[Saved entries]:
---

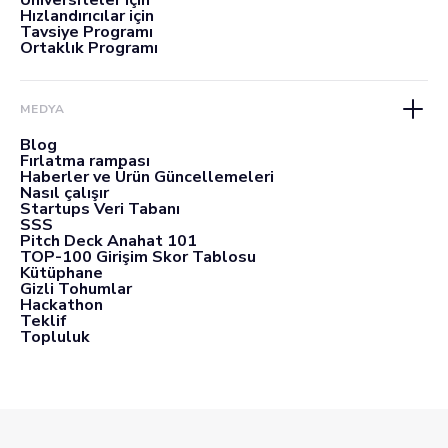
Üniversiteler için
Hızlandırıcılar için
Tavsiye Programı
Ortaklık Programı
MEDYA
Blog
Fırlatma rampası
Haberler ve Ürün Güncellemeleri
Nasıl çalışır
Startups Veri Tabanı
SSS
Pitch Deck Anahat 101
TOP-100 Girişim Skor Tablosu
Kütüphane
Gizli Tohumlar
Hackathon
Teklif
Topluluk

---

Every entry must be reproduced exactly, with the images left out.

[Response for this exercise]:
Üniversiteler için
Hızlandırıcılar için
Tavsiye Programı
Ortaklık Programı
MEDYA
Blog
Fırlatma rampası
Haberler ve Ürün Güncellemeleri
Nasıl çalışır
Startups Veri Tabanı
SSS
Pitch Deck Anahat 101
TOP-100 Girişim Skor Tablosu
Kütüphane
Gizli Tohumlar
Hackathon
Teklif
Topluluk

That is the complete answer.